Hier zijn enkele fantastische spierspecifieke oefeningen om uit te proberen:

Borst

De borstspier bevat sternocostale en claviculaire secties. Oefeningen waarbij je je armen naar voren duwt, zoals achteruitgang en plat bankdrukken, richten zich op de sternocostal. Degenen met opwaartse armbewegingen, zoals reverse-grip en schuine bankdrukken, richten zich op het claviculaire hoofd.

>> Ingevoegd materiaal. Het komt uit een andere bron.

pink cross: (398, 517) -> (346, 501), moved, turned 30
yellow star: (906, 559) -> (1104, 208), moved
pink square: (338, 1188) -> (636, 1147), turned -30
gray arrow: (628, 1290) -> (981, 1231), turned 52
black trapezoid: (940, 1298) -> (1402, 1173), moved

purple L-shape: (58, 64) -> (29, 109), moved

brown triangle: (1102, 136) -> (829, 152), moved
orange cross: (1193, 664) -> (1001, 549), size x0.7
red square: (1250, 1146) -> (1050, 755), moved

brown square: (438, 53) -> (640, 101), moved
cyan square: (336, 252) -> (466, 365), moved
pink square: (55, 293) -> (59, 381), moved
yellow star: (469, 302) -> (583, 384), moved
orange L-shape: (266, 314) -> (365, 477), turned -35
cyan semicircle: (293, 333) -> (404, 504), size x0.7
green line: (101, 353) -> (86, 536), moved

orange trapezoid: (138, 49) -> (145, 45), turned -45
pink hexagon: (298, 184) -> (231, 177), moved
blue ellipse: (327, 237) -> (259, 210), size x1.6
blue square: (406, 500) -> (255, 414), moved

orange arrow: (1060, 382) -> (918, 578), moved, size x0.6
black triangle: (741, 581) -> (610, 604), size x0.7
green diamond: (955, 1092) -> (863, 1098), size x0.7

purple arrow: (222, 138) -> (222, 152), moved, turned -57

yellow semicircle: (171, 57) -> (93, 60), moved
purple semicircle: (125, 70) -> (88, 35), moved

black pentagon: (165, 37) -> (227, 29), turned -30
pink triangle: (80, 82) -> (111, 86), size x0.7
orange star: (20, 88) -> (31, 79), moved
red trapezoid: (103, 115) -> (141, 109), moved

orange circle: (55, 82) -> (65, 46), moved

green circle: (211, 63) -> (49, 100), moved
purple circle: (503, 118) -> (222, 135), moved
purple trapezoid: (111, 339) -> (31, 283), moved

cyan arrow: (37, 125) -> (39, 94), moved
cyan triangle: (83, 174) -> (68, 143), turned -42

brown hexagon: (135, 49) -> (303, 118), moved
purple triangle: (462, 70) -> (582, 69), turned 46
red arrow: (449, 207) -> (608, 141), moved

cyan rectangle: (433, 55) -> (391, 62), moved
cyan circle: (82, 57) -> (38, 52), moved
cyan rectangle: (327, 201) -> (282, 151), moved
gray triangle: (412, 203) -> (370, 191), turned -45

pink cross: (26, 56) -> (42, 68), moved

Opdrukken: Door de breedte van uw handen te vergroten, wordt er meer druk uitgeoefend op uw borstspieren.

Bankdrukken: Je kunt dit doen met dumbbells of een barbell. Het is altijd verstandig om een ​​partner in de buurt te hebben als je vastloopt.

Band op de borst : plaats een band met handvatten achter je. Duw het weg van je lichaam op een basketbal-pas-manier.

Rug

Je rug heeft vier grote spieren. De beste trainingen om te omvatten zijn verticaal en horizontaal trekken.

Eenarmige halterrij : Deze helpen bij het versterken van uw schouders, bovenarmen en bovenrug.

Band uit elkaar trekken: Zorg ervoor dat de band ongeveer op schouderbreedte uit elkaar wordt gehouden. Concentreer u op het knijpen van de schouderbladen terwijl u aan de weerstandsband trekt.

Superman : U kunt de intensiteit van deze oefening verhogen door gewichten boven uw hoofd te houden.

Armen

Biceps-krullen: Het goede aan deze oefeningen is dat je ze niet nodig hebt halters om hun effectiviteit te bereiken. Verwissel deze voor soepblikken of andere zware voorwerpen.

Triceps-dips : Traint zowel je triceps als je borst.

Optrekken: Deze zijn essentieel om je schouders, kern, armen en bovenrug te conditioneren.

Buik

planken: Buig uw buik en kern terwijl u uzelf ondersteunt met uw tenen en onderarmen.

Fiets crunches: De draaiende bewegingen helpen bij het conditioneren van spieren die obliques worden genoemd en die zich aan de zijkanten van je kern bevinden.

Hangende beenverhoging: Begin met een minder uitdagende variant met je knieën in een rechte hoek. Ga door met het strekken van je benen naarmate de oefening intenser wordt.

Poten

Hurken: Je kunt hiervoor een dumbbell of een barbell gebruiken.

lunges: Probeer de verschillende beschikbare lunges uit voor een leukere en effectievere training. Wisselen tussen reverse lunges, barbell lunges en walking dumbbell lunges zorgt ervoor dat je je niet snel verveelt.

Kalf verhoogt : U kunt beginnen met uw lichaamsgewicht en geleidelijk gewicht toevoegen naarmate de oefening minder uitdagend voor u wordt.

Schouders

Zittende schouderpers: Dit is een andere oefening die je het beste met een vriend kunt uitvoeren om je te helpen bij het positioneren van de gewichten om schouderblessures te voorkomen.

Band schouderpers: Je kunt in het midden van een bigband staan ​​met handvatten. Concentreer u erop uw handen zo dicht mogelijk bij het plafond te duwen.

Planken met rechte armen: Deze oefeningen zijn van vitaal belang bij het vormgeven van je schouders, kern en rug.

Afsluiten

De kunst is om ervoor te zorgen dat je evenveel aandacht besteedt aan alle delen van je lichaam. Maaltijden plannen, gezond eten , en het niet verbieden of overslaan van maaltijden zijn essentiële dingen die u moet onthouden als u het meeste uit de gerichte spiergroepoefeningen wilt halen.